Check each line of the data for "results", then give the number of lines that have it, without any other words.

·····

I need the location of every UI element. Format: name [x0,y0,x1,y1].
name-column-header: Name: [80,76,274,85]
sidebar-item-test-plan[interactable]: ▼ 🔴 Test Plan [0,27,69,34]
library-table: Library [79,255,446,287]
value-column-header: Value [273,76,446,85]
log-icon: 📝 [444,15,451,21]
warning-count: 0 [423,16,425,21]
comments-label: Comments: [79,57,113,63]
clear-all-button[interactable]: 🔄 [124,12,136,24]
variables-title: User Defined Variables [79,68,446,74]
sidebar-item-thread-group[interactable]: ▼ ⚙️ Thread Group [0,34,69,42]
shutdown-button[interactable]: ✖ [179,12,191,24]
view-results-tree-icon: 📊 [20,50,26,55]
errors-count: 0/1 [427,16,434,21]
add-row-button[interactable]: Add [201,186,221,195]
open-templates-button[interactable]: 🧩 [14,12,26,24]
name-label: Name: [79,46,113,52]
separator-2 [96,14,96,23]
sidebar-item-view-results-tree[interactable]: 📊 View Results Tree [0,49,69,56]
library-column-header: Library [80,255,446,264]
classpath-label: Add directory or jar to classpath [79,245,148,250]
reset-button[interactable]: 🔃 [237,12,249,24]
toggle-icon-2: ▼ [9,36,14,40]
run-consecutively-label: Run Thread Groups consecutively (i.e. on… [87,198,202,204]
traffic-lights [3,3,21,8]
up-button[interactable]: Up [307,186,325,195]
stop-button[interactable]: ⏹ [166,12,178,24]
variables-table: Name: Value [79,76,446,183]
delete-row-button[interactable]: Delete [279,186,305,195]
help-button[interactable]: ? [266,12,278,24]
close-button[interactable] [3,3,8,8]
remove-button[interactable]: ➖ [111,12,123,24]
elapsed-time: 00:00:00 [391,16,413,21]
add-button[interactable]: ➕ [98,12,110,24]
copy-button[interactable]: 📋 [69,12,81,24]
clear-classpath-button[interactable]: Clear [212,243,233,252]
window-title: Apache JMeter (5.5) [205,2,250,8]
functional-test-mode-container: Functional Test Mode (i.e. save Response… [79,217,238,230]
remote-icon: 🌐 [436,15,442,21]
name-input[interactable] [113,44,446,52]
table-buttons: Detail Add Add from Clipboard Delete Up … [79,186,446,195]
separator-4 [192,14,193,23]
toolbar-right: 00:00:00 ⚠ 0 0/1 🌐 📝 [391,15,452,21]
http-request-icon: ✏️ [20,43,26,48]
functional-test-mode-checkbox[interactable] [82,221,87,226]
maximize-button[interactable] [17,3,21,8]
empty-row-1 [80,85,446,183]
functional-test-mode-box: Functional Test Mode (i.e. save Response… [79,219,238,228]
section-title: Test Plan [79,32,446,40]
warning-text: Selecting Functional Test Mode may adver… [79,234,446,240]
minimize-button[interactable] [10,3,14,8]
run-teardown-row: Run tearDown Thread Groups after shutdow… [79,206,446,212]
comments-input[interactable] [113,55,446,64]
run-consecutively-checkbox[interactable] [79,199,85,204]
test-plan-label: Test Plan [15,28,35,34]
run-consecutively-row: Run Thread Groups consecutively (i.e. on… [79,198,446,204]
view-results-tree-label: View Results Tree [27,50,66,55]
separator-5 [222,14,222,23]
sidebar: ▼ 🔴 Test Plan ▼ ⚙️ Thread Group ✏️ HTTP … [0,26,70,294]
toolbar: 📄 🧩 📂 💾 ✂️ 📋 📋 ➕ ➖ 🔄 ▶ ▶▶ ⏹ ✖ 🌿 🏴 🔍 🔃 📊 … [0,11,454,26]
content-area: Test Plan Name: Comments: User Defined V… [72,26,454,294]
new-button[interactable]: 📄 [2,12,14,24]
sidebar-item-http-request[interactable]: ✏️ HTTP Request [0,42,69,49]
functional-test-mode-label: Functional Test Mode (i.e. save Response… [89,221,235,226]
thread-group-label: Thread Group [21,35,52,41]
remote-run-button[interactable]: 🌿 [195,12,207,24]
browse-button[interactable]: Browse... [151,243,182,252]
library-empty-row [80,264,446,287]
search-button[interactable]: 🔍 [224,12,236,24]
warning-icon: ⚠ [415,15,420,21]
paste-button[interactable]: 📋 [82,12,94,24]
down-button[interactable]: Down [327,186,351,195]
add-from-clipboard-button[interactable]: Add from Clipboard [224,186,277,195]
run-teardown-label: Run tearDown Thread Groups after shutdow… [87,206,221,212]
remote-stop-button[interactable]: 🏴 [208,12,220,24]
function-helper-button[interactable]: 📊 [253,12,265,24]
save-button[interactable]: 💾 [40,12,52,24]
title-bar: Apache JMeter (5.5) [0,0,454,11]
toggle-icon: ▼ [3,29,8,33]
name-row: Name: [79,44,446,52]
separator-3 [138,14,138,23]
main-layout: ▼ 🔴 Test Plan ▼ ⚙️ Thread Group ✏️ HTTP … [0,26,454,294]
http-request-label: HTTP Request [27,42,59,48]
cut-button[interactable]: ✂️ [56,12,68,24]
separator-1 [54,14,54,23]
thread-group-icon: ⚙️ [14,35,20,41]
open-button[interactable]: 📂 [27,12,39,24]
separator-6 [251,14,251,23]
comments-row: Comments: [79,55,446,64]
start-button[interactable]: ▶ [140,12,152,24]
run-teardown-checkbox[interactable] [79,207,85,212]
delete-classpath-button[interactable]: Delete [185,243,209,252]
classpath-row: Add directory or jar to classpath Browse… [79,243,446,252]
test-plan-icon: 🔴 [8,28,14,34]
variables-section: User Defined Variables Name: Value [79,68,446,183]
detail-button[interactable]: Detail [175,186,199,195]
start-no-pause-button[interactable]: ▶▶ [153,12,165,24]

·····

EXERCISE OUTPUT → 3